Member of the Assembly of the Republic
- Incumbent
- Assumed office March 29, 2022
- Constituency: Faro

Personal details
- Born: Pedro Miguel Soares Pinto 1 July 1977 (age 48) Lisbon, Portugal
- Party: CHEGA (since 2019)
- Other political affiliations: CDS – People's Party (until 2019)
- Alma mater: Universidade Autónoma de Lisboa

= Pedro Pinto (politician) =

Portuguese politician

Pedro Miguel Soares Pinto (born July 1, 1977) is a Portuguese politician of the Chega party and a member of the Assembly of the Republic for Faro since 2022. He performs the functions of Secretary-General in the party and is part of the inner circle of president André Ventura.

==Biography==
Pinto was born in Lisbon in 1977. He studied international relations at the Universidade Autónoma de Lisboa, but not completed the studies After graduating, he worked as a journalist and became a director for Ruedo Ibérico magazine.
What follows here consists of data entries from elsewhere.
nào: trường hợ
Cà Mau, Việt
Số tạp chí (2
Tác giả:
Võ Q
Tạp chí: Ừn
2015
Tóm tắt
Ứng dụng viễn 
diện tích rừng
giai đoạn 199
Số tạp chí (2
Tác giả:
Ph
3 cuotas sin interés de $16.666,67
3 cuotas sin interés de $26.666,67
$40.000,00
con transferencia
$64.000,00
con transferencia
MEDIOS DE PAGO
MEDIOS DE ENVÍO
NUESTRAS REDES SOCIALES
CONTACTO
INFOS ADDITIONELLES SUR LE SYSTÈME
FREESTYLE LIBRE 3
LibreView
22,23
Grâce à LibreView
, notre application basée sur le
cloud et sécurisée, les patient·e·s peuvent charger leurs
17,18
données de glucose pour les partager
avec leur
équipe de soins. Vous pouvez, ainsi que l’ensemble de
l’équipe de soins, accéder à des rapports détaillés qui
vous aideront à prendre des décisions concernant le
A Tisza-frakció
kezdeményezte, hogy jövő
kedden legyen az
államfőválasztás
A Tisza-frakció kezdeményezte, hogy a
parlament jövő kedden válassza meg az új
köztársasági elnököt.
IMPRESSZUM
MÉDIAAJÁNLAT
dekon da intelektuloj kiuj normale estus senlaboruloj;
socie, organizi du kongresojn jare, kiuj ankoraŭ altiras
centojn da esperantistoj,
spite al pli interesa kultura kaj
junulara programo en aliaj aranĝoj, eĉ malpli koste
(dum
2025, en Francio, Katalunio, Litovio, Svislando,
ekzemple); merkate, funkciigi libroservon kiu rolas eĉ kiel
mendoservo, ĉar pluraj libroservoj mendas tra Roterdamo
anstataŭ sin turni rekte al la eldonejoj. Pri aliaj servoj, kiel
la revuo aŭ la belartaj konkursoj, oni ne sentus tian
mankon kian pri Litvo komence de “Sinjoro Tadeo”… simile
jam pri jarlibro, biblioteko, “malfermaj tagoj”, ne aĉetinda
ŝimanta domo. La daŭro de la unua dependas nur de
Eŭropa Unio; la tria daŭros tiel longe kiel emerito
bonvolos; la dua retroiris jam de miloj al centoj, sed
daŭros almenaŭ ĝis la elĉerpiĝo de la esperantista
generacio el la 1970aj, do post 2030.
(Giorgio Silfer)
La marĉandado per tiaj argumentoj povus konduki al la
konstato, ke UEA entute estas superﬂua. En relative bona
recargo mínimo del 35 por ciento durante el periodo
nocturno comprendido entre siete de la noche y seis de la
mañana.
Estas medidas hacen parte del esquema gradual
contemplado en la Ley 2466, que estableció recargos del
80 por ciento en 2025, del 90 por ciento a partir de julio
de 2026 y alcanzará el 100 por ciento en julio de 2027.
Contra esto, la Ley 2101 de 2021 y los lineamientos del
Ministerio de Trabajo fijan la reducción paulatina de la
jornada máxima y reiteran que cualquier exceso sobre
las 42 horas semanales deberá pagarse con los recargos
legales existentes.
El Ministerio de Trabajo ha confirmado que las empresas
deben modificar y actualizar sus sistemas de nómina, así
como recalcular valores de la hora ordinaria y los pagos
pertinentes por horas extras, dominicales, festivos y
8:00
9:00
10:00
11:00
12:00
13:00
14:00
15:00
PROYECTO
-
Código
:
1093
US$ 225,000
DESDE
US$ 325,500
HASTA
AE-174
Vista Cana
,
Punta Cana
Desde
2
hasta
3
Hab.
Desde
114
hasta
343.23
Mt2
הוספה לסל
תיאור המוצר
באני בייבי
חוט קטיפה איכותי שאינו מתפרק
He later founded an events organizing business.

He was initially active in the CDS – People's Party before leaving to join Chega in 2019 and became Chega's district secretary in Beja where he was elected as a municipal councilor in 2020 before transferring to Faro.

For the 2022 Portuguese legislative election, he contested the Faro constituency and was elected to the Assembly of the Republic. In the Assembly he has focused on matters related to immigration and the COVID-19 policy. He is also president of the Chega parliamentary group.

According to the magazine Sábado, Pedro Pinto has made several public references to Estado Novo and praised Salazar.